J'ai (nous avons) appris, via Internet, hier que trois anciens salariés d'une structure ont été licenciés pour avoir tenus des propos critiques vis-à-vis de leur hiérarchie et de la direction des ressources humaines sur Facebook un samedi soir. Un quatrième larron (que je n'apprécie déjà pas sans même le connaître...curieux, non ?) qui est dans les contacts des salariés en tant qu'ami (comme quoi "ami" dans facebook c'est un bien grand mot...) balance (attention ! j'ai dit qu'il balance et non que c'était une balance... c'est la constatation d'un fait et non un jugement de valeur !) les propos des collègues (vous voyez... il balance les propos des collègues mais pas ses collègues... ne me faites pas dire ce que je n'ai pas dit!) à son bien aimé employeur... Deux des anciens salariés ont décidés de porter l'affaire devant les prud'hommes. Leur avocat estime qu'il s'agissait d'une conversation privée au même titre qu'une conversation en soirée autour d'un verre.
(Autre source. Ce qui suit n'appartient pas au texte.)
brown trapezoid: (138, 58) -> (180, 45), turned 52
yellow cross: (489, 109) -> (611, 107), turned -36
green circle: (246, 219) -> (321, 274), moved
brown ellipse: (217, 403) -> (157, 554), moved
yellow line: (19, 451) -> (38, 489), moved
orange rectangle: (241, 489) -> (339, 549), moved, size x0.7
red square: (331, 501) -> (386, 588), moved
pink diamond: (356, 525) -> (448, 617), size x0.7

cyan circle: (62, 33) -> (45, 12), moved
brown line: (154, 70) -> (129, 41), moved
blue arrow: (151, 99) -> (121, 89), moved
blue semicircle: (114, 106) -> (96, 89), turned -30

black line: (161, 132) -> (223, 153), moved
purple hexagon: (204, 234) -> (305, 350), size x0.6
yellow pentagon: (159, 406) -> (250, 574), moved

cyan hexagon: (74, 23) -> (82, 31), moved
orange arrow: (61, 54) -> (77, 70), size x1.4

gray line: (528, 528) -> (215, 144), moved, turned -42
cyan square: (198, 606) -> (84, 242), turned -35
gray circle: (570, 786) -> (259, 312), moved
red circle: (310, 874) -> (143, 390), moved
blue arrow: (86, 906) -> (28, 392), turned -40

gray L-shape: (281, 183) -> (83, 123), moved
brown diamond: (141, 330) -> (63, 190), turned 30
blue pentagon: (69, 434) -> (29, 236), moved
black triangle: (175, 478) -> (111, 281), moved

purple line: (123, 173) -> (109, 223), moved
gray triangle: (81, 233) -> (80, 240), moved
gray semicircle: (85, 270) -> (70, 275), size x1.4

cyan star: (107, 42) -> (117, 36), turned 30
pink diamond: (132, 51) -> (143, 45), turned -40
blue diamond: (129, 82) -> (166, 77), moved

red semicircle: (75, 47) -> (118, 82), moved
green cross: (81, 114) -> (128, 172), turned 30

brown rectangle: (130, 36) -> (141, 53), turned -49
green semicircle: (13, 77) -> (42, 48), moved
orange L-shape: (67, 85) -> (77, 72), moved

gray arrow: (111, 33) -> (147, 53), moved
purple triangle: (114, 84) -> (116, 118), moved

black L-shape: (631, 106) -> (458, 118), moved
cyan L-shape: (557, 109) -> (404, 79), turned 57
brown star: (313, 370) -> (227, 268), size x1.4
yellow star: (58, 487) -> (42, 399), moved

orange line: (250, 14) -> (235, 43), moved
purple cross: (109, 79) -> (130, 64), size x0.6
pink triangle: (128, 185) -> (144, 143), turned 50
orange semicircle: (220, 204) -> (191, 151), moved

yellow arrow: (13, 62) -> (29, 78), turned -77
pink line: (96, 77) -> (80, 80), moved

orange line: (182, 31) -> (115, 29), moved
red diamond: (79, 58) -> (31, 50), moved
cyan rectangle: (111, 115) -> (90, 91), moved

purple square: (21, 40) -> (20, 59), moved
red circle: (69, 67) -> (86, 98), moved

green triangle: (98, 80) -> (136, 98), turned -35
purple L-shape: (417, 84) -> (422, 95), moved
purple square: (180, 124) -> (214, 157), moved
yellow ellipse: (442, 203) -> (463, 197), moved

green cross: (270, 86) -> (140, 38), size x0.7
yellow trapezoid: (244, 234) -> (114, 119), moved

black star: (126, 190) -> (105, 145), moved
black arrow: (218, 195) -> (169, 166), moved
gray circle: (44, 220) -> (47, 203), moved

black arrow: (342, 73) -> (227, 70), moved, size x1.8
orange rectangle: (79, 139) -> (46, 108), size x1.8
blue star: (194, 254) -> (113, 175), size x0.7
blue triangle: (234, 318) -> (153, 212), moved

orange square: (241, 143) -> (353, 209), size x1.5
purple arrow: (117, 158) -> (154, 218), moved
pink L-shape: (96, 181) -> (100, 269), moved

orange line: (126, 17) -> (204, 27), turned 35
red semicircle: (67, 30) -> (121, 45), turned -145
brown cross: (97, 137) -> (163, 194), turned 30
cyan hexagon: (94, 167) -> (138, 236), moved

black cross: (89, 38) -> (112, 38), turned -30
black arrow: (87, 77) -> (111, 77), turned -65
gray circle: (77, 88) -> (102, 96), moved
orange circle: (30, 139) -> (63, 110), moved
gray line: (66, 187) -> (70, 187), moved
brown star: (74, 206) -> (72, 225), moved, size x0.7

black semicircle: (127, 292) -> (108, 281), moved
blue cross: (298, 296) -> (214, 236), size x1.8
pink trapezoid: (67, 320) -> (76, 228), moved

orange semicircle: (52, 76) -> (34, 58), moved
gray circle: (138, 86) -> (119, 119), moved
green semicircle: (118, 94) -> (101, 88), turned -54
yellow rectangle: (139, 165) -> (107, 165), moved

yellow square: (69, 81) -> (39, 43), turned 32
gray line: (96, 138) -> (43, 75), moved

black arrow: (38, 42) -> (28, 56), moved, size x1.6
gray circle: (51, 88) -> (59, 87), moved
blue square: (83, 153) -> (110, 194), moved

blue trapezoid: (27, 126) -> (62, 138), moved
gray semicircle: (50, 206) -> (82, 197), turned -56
Qu'ont dit les conseillers prud'homaux ? Pas grand chose... Rappelez-vous (je vous invite pour vous rappelez, ou pour découvrir, à aller voir mon dossier prud'homme et notamment l'article qui traite de la constitution des prud'hommes), les conseils des prud'hommes sont composés à parts égales de conseillers salariés et de conseillers employeurs, par conséquent, s'il y a deux opinions divergentes à parts égales, le conseil des prud'hommes repoussent sa décision car l'affaire sera départagée par un juge professionnel (juge départiteur). C'est ce qui s'est passé ici, l'affaire n'est donc pas réglée au moment de la rédaction de ce post. Et on peut le comprendre puisque cela est bien délicat, la presse (et les salariés "facebookers") attendent la décision avec impatience. En tous les cas, quelle que soit la décision des juges, il faut bien comprendre que :

- Pour que des propos tenus pour dits par un salarié entrainent une sanction d'une telle ampleur, les juges doivent rechercher si le comportement du salarié a causé un trouble objectif au sein de l'entreprise . Et cela dépend de plusieurs choses, notamment la taille et l'activité de l'entreprise, les fonctions du salarié, la nature des propos, le contexte dans lequel ils ont été tenus, etc.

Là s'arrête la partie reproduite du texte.